Tomorrow Golf setzt auf Nachhaltigkeit beim Golfball

Mit dem Start-up Tomorrow Golf wagen sich die beiden Österreicher Raphael Blasi und Lukas Peherstorfer in einen schwierigen Markt. Sie bieten Golfbälle an, die einen deutlich nachhaltigeren Anspruch erfüllen sollen als die ansonsten derzeit auf dem Markt erhältlichen Bälle. „Die Menschen legen immer mehr Wert auf nachhaltige Produkte“, erläutert Lukas, „wir haben gesehen, dass es da noch einen Slot gibt.“

Produktion in Europa

Dabei setzen die beiden Hobbygolfer, die ansonsten beruflich im Bankwesen und Online-Marketing aktiv sind, zusammen mit einem spanischen Golfballproduzenten das Recycling von Bällen um. Bei Bällen, die von Tauchern aus Gewässern gesammelt werden, werden Außenschicht und Kern getrennt, die Massen pulverisiert und dann zu neuen Kernen verarbeitet. Anschließend wird eine neue Außenschicht hinzugefügt. „Auf diese Weise sparen wir rund 39 Gramm neuen synthetischen Kautschuk pro Ball. Das sind fast 90% des Gewichts eines Golfballs“, resümieren die Gründer.

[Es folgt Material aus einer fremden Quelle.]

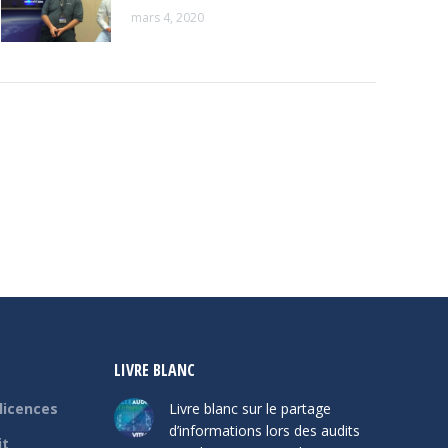
mars 4, 2020
LIVRE BLANC
 licences
Livre blanc sur le partage
d’informations lors des audits
it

Damit unterscheiden sich die Tomorrow-Bälle auch von den üblichen getauchten Bällen auf dem Markt, die unter dem Begriff Lakeball in der Golfszene bekannt sind. Hier wird der Ball in der Regel nur aufbereitet und zum Beispiel neu lackiert.

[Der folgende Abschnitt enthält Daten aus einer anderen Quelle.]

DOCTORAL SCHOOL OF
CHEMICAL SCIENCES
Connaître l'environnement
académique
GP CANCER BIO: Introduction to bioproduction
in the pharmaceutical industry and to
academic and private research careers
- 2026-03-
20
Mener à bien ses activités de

Plastikfreie Verpackung und CO²-Ausgleich beim Versand

Neue Wege beschreiten die Österreicher daneben in Sachen Verpackung: Diese besteht zu 65 Prozent aus Graspapier und zu 35 Prozent aus Pappe. „Die Verpackung ist komplett plastikfrei, und das ist uns auch extrem wichtig“, resümiert Lukas Pehersdorfer. Auch das Verpackband ist aus Papier. Der Versand wird CO²-neutral über die österreichische Post abgewickelt. „Wir berechnen bei jedem Versand in Europa die CO²-Emissionen und gleichen diese dann über ein zertifiziertes Projekt in Kolumbien aus.“

Spieleigenschaften des klassischen 2-piece-Balles

Bleibt die Frage nach der Spielbarkeit der recycelten Bälle? „Der Zertifizierungsprozess, den man bei der USGA oder dem R&A durchgehen kann, ist extrem teuer“, erklärt Peherstorfer. „Nachdem wir ein sehr junges Unternehmen sind und die Bälle erst seit einigen Monaten verkaufen, haben wir darauf erst einmal verzichtet. Natürlich entsprechen unsere Bälle aber den Regeln, die von USGA und R&A angelegt werden und sind deshalb problemlos für alle Amateure einsetzbar.“ Der Tomorrow-Ball entspricht nach Aussagen der beiden Eigentümern einem klassischen 2-Piece-Ball, der für die Masse der Golfer gut einsetzbar ist.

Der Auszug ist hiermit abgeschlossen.